→ **ACTION ITEM**: In full and without alteration, give the listing again.

→ **GIVEN INFORMATION**:
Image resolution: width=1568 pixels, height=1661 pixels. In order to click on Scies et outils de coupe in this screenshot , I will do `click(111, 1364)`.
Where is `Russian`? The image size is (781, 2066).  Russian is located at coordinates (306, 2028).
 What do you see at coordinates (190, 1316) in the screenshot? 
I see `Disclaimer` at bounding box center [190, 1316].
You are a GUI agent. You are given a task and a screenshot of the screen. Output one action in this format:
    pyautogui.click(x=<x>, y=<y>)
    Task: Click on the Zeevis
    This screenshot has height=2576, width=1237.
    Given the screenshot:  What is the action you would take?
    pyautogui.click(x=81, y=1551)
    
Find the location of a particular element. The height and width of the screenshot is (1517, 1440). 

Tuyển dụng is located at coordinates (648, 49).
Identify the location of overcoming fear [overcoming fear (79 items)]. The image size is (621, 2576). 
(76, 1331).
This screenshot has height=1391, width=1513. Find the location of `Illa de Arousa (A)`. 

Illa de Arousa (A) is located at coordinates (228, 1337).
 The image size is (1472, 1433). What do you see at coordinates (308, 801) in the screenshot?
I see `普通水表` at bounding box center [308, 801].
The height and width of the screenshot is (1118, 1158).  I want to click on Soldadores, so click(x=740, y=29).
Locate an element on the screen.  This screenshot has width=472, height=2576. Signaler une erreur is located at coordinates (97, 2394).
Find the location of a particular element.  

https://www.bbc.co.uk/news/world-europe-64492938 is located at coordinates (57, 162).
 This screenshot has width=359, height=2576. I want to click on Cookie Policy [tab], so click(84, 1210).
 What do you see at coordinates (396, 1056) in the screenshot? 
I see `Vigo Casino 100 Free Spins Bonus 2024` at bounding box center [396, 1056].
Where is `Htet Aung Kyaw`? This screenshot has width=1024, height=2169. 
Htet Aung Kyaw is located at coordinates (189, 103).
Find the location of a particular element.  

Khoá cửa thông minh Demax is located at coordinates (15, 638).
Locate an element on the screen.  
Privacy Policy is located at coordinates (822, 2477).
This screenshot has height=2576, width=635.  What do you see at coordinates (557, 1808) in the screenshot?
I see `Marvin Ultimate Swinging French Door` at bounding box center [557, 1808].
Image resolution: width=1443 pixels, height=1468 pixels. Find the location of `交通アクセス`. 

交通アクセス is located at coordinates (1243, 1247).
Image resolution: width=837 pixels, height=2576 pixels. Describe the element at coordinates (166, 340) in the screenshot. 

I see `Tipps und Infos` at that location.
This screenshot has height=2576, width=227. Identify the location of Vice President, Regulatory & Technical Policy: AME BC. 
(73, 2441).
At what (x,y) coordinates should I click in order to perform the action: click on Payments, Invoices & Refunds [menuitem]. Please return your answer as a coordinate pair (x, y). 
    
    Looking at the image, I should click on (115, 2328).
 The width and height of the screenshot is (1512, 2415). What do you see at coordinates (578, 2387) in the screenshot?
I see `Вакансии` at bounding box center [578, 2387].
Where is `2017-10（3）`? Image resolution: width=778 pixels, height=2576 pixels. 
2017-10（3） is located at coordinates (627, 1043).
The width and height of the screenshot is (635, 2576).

→ **PROBLEM SOLUTION**:
Image resolution: width=1568 pixels, height=1661 pixels. In order to click on Scies et outils de coupe in this screenshot , I will do `click(111, 1364)`.
Where is `Russian`? The image size is (781, 2066).  Russian is located at coordinates (306, 2028).
 What do you see at coordinates (190, 1316) in the screenshot? 
I see `Disclaimer` at bounding box center [190, 1316].
You are a GUI agent. You are given a task and a screenshot of the screen. Output one action in this format:
    pyautogui.click(x=<x>, y=<y>)
    Task: Click on the Zeevis
    This screenshot has height=2576, width=1237.
    Given the screenshot:  What is the action you would take?
    pyautogui.click(x=81, y=1551)
    
Find the location of a particular element. The height and width of the screenshot is (1517, 1440). 

Tuyển dụng is located at coordinates (648, 49).
Identify the location of overcoming fear [overcoming fear (79 items)]. The image size is (621, 2576). 
(76, 1331).
This screenshot has height=1391, width=1513. Find the location of `Illa de Arousa (A)`. 

Illa de Arousa (A) is located at coordinates (228, 1337).
 The image size is (1472, 1433). What do you see at coordinates (308, 801) in the screenshot?
I see `普通水表` at bounding box center [308, 801].
The height and width of the screenshot is (1118, 1158).  I want to click on Soldadores, so click(x=740, y=29).
Locate an element on the screen.  This screenshot has width=472, height=2576. Signaler une erreur is located at coordinates (97, 2394).
Find the location of a particular element.  

https://www.bbc.co.uk/news/world-europe-64492938 is located at coordinates (57, 162).
 This screenshot has width=359, height=2576. I want to click on Cookie Policy [tab], so click(84, 1210).
 What do you see at coordinates (396, 1056) in the screenshot? 
I see `Vigo Casino 100 Free Spins Bonus 2024` at bounding box center [396, 1056].
Where is `Htet Aung Kyaw`? This screenshot has width=1024, height=2169. 
Htet Aung Kyaw is located at coordinates (189, 103).
Find the location of a particular element.  

Khoá cửa thông minh Demax is located at coordinates (15, 638).
Locate an element on the screen.  
Privacy Policy is located at coordinates (822, 2477).
This screenshot has height=2576, width=635.  What do you see at coordinates (557, 1808) in the screenshot?
I see `Marvin Ultimate Swinging French Door` at bounding box center [557, 1808].
Image resolution: width=1443 pixels, height=1468 pixels. Find the location of `交通アクセス`. 

交通アクセス is located at coordinates (1243, 1247).
Image resolution: width=837 pixels, height=2576 pixels. Describe the element at coordinates (166, 340) in the screenshot. 

I see `Tipps und Infos` at that location.
This screenshot has height=2576, width=227. Identify the location of Vice President, Regulatory & Technical Policy: AME BC. 
(73, 2441).
At what (x,y) coordinates should I click in order to perform the action: click on Payments, Invoices & Refunds [menuitem]. Please return your answer as a coordinate pair (x, y). 
    
    Looking at the image, I should click on (115, 2328).
 The width and height of the screenshot is (1512, 2415). What do you see at coordinates (578, 2387) in the screenshot?
I see `Вакансии` at bounding box center [578, 2387].
Where is `2017-10（3）`? Image resolution: width=778 pixels, height=2576 pixels. 
2017-10（3） is located at coordinates (627, 1043).
The width and height of the screenshot is (635, 2576).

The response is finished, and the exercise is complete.